## ENTRIES SHOWN
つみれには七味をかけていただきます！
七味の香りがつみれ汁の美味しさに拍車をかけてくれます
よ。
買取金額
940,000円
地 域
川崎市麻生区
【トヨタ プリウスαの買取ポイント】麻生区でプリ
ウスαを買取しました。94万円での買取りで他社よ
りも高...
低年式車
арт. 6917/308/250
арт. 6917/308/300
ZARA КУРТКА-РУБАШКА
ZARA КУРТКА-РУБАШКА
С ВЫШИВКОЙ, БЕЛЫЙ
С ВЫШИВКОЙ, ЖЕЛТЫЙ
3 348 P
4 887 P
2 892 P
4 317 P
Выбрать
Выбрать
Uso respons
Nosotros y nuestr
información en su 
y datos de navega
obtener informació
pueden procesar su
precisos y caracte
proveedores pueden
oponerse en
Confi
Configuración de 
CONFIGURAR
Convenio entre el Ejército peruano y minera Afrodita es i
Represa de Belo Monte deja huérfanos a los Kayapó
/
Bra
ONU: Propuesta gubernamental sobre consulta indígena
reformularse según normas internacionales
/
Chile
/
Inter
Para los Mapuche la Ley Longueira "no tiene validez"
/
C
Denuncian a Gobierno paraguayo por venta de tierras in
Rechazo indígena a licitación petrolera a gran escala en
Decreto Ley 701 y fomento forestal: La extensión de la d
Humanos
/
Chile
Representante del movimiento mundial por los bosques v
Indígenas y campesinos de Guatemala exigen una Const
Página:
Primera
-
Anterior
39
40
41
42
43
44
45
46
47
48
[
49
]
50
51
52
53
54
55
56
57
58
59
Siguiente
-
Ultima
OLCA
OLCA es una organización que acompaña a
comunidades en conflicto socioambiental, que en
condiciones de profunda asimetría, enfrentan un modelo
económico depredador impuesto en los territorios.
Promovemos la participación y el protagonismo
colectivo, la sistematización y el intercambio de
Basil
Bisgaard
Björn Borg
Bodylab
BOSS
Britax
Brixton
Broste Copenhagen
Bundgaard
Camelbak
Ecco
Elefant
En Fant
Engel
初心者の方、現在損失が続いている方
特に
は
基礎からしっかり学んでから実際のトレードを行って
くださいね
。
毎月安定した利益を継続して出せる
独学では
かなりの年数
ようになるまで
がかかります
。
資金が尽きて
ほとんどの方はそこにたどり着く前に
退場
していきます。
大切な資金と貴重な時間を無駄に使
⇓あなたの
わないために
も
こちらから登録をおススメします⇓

## HOW TO COMPLETE THIS TASK
Show all of the lines above in which "OLCA" is present.

## REPLY TO THE TASK
OLCA
OLCA es una organización que acompaña a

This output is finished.